LabVIEW

cancel
Showing results for 
Search instead for 
Did you mean: 

queue reference very very occcasionally invalid

I have a large object-orientated application that is performing laser machining on multiple machines in a factory.  All machines run the same LabVIEW application and have identical software components installed to the PC. (Win7, 64-bit LabVIEW etc)

All products comprise of multiple lines that are machined by a motion system controlled via a .NET interface.   Each line that we machine, around 200,000 per day, are read from file in a producer loop and buffered in a queue before being dequeued by a consumer loop and machined, the queue is never bigger than 10 lines because the read producer loop queries the current queue size before deciding to read more lines.
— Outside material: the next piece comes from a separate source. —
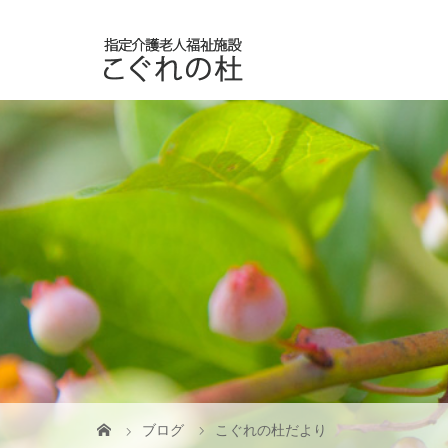
ブログ
こぐれの杜だより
This producer-consumer architecture is a basic LV building block and works well.  The actual queue reference is initialized and stored in a Functional Global VI, when a line is read from file, the data is used to populate a CLUSTER which is then passed to Enqueue element.   The reference wire from the Global goes first to GetQueueStatus, then to Enqueue element.  It works perfectly every day, but very occasionally, around once every

2-months, we see this error:

"T-1-Get Queue Status in Cut.lvclass:EnqueueLine.vi->Cut.lvclass:RunProcess.vi->Rig_Operation_Main.vi"

Error 1 means an input is invalid.  After the error occurs, I'm able to go back and check the text file reads okay and the CLUSTER populates.  I'm therefore of the belief that the error occurs because the Queue Reference is invalid.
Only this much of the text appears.